:: Available records ::

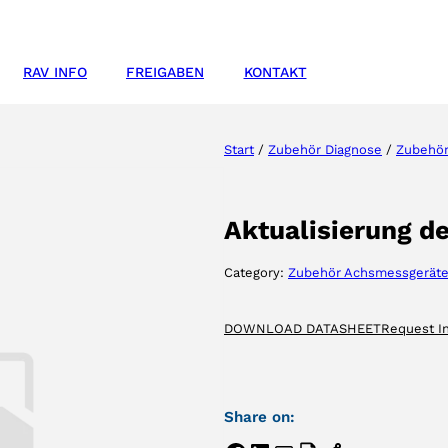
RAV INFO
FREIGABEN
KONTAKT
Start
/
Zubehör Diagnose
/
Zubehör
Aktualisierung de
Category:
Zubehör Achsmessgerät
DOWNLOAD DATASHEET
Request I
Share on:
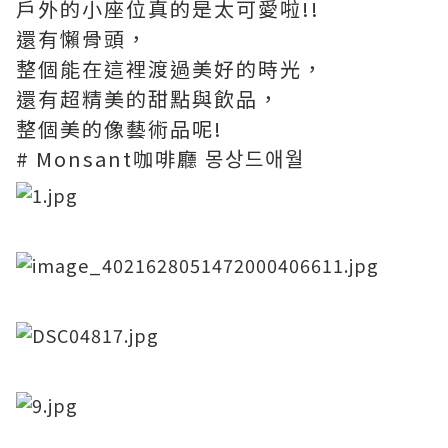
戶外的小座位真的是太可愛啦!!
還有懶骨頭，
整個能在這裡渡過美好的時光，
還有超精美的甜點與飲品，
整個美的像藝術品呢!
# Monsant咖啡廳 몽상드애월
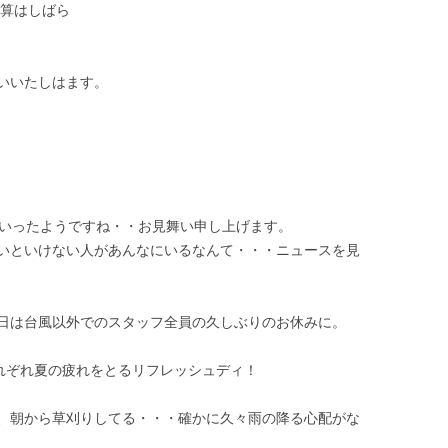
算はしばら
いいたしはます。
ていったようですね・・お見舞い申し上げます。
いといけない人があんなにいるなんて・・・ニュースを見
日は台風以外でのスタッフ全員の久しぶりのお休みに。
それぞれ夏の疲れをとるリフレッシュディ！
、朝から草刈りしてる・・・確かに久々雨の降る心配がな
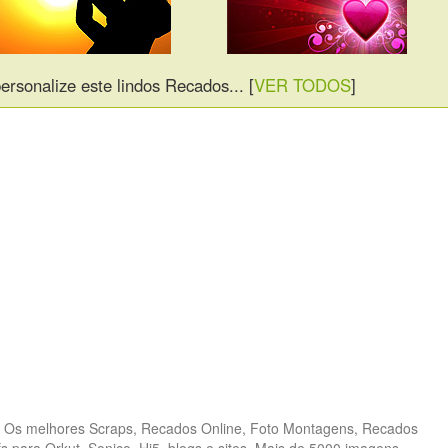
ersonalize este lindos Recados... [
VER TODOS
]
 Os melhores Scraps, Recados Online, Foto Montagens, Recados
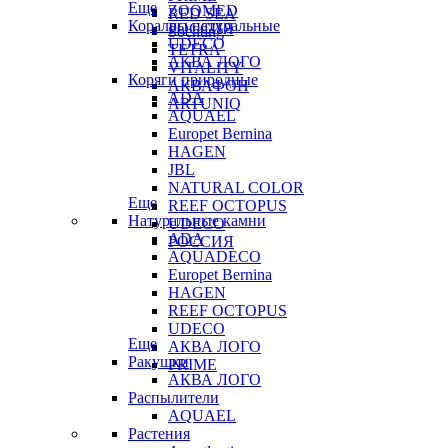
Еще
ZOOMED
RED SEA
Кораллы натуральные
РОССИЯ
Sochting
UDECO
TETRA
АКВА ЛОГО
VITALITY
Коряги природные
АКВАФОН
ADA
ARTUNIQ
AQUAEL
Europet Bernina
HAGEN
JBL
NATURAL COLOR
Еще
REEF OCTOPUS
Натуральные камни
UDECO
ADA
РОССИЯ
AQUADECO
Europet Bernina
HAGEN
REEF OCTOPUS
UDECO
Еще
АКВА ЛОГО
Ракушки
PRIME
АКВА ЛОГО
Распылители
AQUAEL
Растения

:::
:: Available records ::

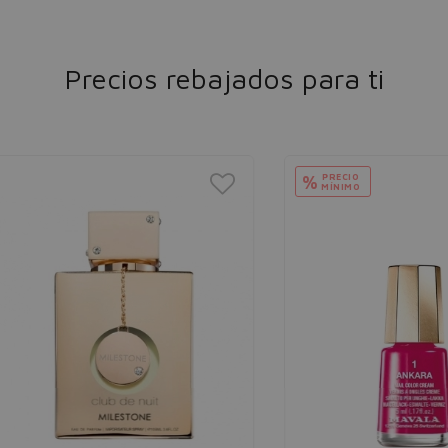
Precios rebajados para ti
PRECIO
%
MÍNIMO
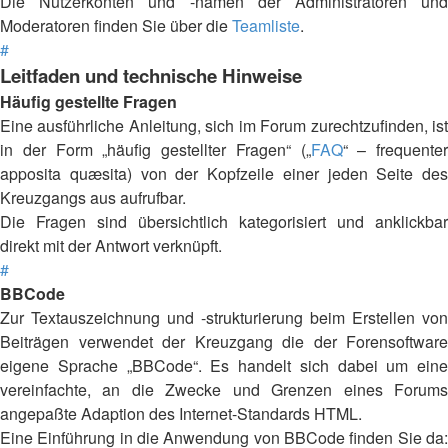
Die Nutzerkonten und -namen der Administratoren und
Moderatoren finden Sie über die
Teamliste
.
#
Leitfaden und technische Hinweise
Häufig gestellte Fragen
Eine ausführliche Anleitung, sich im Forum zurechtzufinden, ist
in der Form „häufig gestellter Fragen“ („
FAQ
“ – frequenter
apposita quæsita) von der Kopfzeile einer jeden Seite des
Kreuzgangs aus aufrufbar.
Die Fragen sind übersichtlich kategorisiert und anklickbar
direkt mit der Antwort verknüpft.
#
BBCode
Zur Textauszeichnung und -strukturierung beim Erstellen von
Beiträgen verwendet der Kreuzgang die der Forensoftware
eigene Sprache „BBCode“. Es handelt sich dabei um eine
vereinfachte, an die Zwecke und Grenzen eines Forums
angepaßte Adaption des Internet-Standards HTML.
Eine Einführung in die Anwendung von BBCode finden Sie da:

:::

» **Task to complete**
Show every line in the entries where the string "Zubehör" occurs.

» **Response box**
Zubehör Diagnose
Zubehör
Zubehör Achsmessgerät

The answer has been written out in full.